Practice reporting fouls to the scorer’s table too. Practice hopping between players to forestall animosities after hard fouls. Practice getting the good angle on driving shooters so that you can view contact accurately.
Football officials don’t need a real team and needn’t be outdoors. You don’t even need a real ball. A Nerf ball will work just fine. Put a couple of pretend linemen, a snapper and a quarterback in an offensive alignment. Have the linemen commit a variety of false starts: forearm shivers, quick head tilts, body leans and sudden “lift-ups.” Officials have to react with flags, whistles and stop-the-clock signals. Teach flag-tossing techniques. Emphasize killing the clock. In real life many officials neglect to kill the clock on false starts and encroachment.
Have the ersatz quarterback engage in some machinations also, such as illegal head bobs, shoulder hunches and arm thrusts under the snapper. Another quarterback illegality is a no-pause silent count or “touch” signal. Many officials miss that violation, and it gives the team on offense a distinct edge in running a short-yardage play. It would be good to practice detecting that act.

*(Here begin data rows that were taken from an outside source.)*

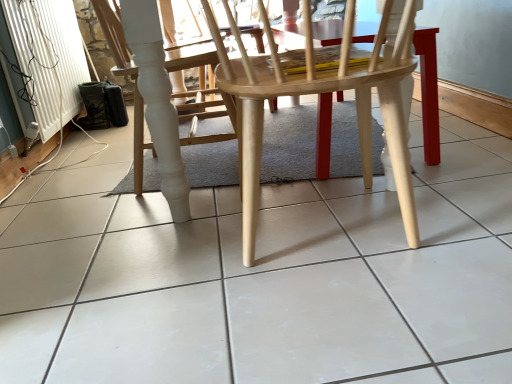 Question: Is white glossy tile at center positioned behind white glossy chair at center, the 2th chair in the right-to-left sequence?

Choices:
 (A) no
 (B) yes

Answer: (A)

Question: Considering the relative sizes of white glossy tile at center and white glossy chair at center, the 2th chair in the right-to-left sequence, in the image provided, is white glossy tile at center wider than white glossy chair at center, the 2th chair in the right-to-left sequence,?

Choices:
 (A) no
 (B) yes

Answer: (B)

Question: Is white glossy tile at center outside of white glossy chair at center, the 2th chair in the right-to-left sequence?

Choices:
 (A) yes
 (B) no

Answer: (A)

Question: Considering the relative sizes of white glossy tile at center and white glossy chair at center, arranged as the second chair when viewed from the front, in the image provided, is white glossy tile at center shorter than white glossy chair at center, arranged as the second chair when viewed from the front,?

Choices:
 (A) no
 (B) yes

Answer: (B)

Question: Is white glossy tile at center at the left side of white glossy chair at center, the first chair viewed from the back?

Choices:
 (A) no
 (B) yes

Answer: (A)

Question: In the image, is white textured radiator at lower left positioned in front of or behind white glossy tile at center?

Choices:
 (A) front
 (B) behind

Answer: (B)

Question: From a real-world perspective, is white textured radiator at lower left physically located above or below white glossy tile at center?

Choices:
 (A) below
 (B) above

Answer: (B)

Question: Is white textured radiator at lower left taller or shorter than white glossy tile at center?

Choices:
 (A) short
 (B) tall

Answer: (B)

Question: Based on their sizes in the image, would you say white textured radiator at lower left is bigger or smaller than white glossy tile at center?

Choices:
 (A) small
 (B) big

Answer: (A)

Question: Is white glossy tile at center inside the boundaries of white textured radiator at lower left, or outside?

Choices:
 (A) outside
 (B) inside

Answer: (A)

Question: Based on their positions, is white glossy tile at center located to the left or right of white textured radiator at lower left?

Choices:
 (A) left
 (B) right

Answer: (B)

Question: From a real-world perspective, relative to white textured radiator at lower left, is white glossy tile at center vertically above or below?

Choices:
 (A) below
 (B) above

Answer: (A)

Question: Considering the positions of white glossy tile at center and white textured radiator at lower left in the image, is white glossy tile at center bigger or smaller than white textured radiator at lower left?

Choices:
 (A) big
 (B) small

Answer: (A)

Question: Relative to white glossy tile at center, is natural wood chair at center, the second chair when ordered from left to right, in front or behind?

Choices:
 (A) front
 (B) behind

Answer: (B)

Question: Would you say natural wood chair at center, placed as the second chair when sorted from back to front, is inside or outside white glossy tile at center?

Choices:
 (A) inside
 (B) outside

Answer: (B)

Finally, have players stand up and confront one another in mock anger. The proper technique in any sport is to move rapidly to the players and order them to desist (screeching whistles are often ignored). Learn to use your voice. Practice gestures that encourage compliance.
Make a choice about putting hands on players. If the ball is on the ground or floor and players pile on, officials generally feel it a duty to peel them off. The policy in the pros is to pry players apart when they’re upright also. It’s often the one time officials put hands on players. You or your association should adopt a policy about that.
If you are uncomfortable about pushing players with your hands, try stepping between them and shouldering them out of the way. That can be a deliberately chosen technique. Try it in a make-believe setting. Also, rehearse addressing the individual that you feel is at fault or who needs direct counseling. Try to do it without pointing your finger and with a straightforward order, meaning don’t tip your head backward or thrust it in the aggressor’s face.
The thing about officiating habits is that they are sometimes embraced incorrectly in the first place, and then one has a hard time unlearning them. Once acquired, habits continue unabated, reinforcing themselves, if no one obliges us to adjust. They’ll never change unless some interceptive force stimulates a change. Many an official has declared, “I never knew I did that!” after seeing a video of a game he worked.
Lastly, only a closed mind will deny the possibility of refining old habits or acquiring ones that are new and improved. Getting out of a rut can be exhilarating. Helping someone else abandon a detrimental customary behavior can be equally satisfying.